LISA EMERY When you’re rehearsing and you get an idea and you start talking about it, you realize half the people in the room are completely shut out of what you’re saying. So now we have to raise our hands, deaf and hearing, and be recognized, and then there’s a big flurry of hands so that everybody knows that one person is talking. It’s horrible if somebody’s signing and trying to express themselves and then I start talking. Just sort of rude and oblivious.

Pleasure, and Frustration

CRAIG LUCAS We did several workshops of the play at Playwrights so that the actors could start learning their American Sign Language. It’s labor-intensive.

RAFAELI It was very new to me. Just the fact that it’s a gestural, embodied language that takes connection between hands and facial gestures, it is inherently theatrical and inherently poetic.

HAROLD FOXX When there are two languages in a play, and it’s the first time for some actors, the work in the rehearsal room can be complex. For us deaf actors, some of us have worked together before, so we know what it takes to come together with hearing actors and make it work. We don’t expect hearing actors to be fluent in A.S.L.

LUCAS This is not a representation of the English language.
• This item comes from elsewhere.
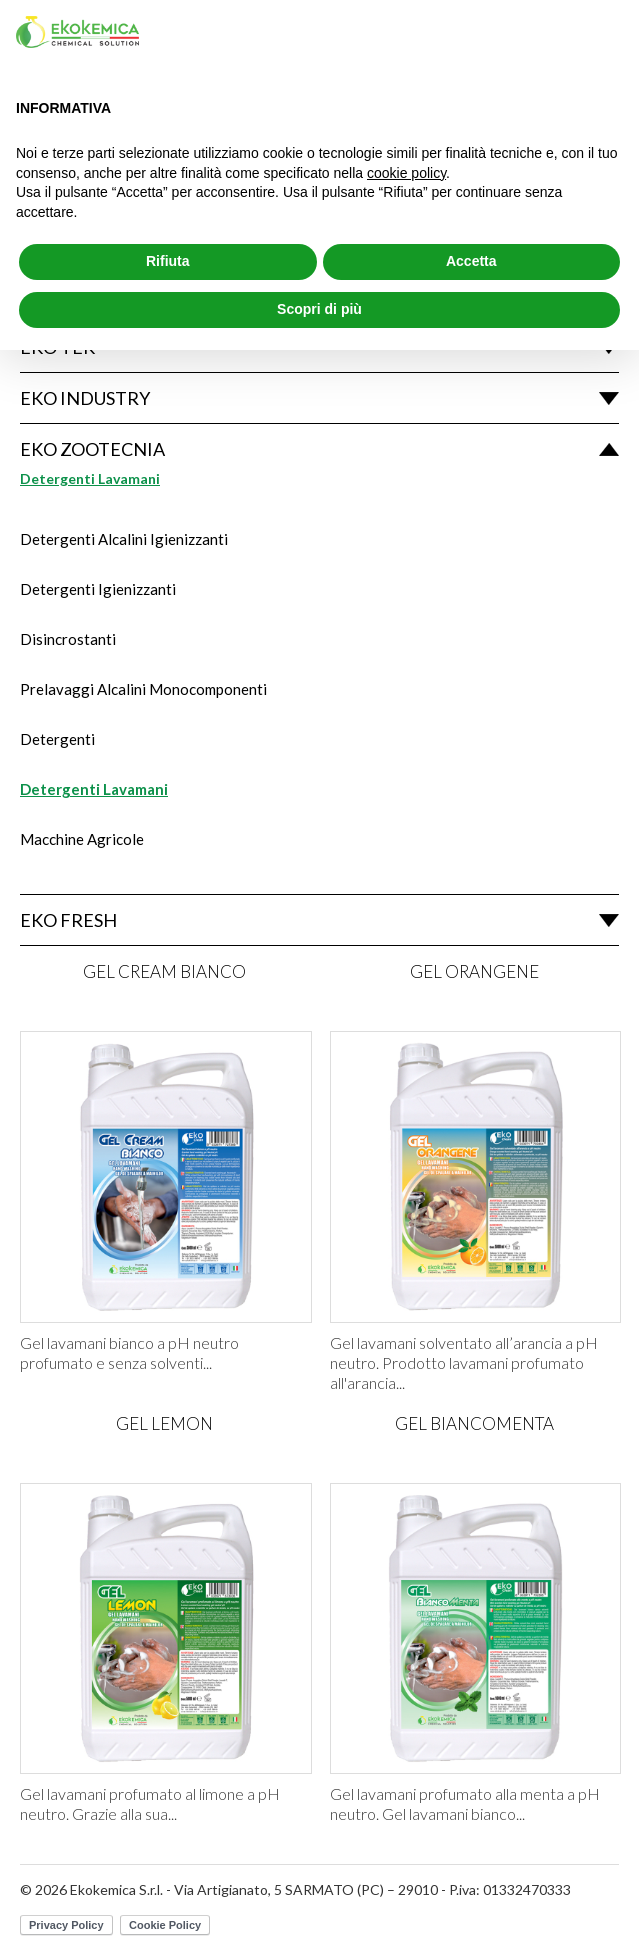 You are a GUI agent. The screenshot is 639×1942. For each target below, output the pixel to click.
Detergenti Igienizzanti (98, 589)
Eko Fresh (68, 920)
This is another language with different diction and different sentence structures and syntax. It’s a very complex language actually, and very hard to learn. I’m the slowest learner in the room when it comes to A.S.L.

EMERY There are certain things that just elude me completely. The sign for Knox, my son’s name, is a K and an X, and I have to practice it every day, like on the bus. I have to just keep doing it, because I stumble on it. I only have really the one speech, but it’s taken me weeks and weeks to get it down. It’s really fun to talk with your hands. And as frustrating as the day is long — the two things, mixed.

HARVARD It’s always a pleasure to see actors learning A.S.L. for the role. It’s harder when actors have to simultaneously speak and sign the lines. I applaud them because it’s a talent. In real life, you don’t speak Spanish and English at the same time.

Working on Two Levels

SABRINA DENNISON The shadow actors will all be signing fully in American Sign Language, while the characters in the play will sign as their characters would (some fluently, some haltingly, some signing and speaking). The set will be bi-level so that both are happening simultaneously.

EMERY To be an actor and know that there is somebody who is signing behind you who is playing the same character as you — there has to be an awareness of “can she see me so that she can sign what I’m saying?”

HARVARD They’re above us on the upper stage, which makes it quite challenging because some shadow actors who are completely deaf have to stay in sync with the actors on the lower level.

FOXX My job is to shadow Knox. Since Russell Harvard is already fluent in A.S.L., I don’t need to sign at all until he speaks in English. That’s when I start signing for the character. We have to rely on body language, timing or lip-read. It takes a lot of practice.

RAFAELI For a hearing audience, the distraction can be more of a danger because we’re not exposed to A.S.L., whereas A.S.L. speakers and the deaf community, their muscle is more trained to absorb those two realities because they’ve had to fit into a hearing culture.

DENNISON Our challenge is to blend them seamlessly so that both deaf and hearing audiences will be able to follow the action, taking advantage of the access being provided without being overwhelmed by it all.

RAFAELI It’s an extraordinary thing to witness the deaf artists in communication with the hearing artists, making decisions together, finding rhythm together.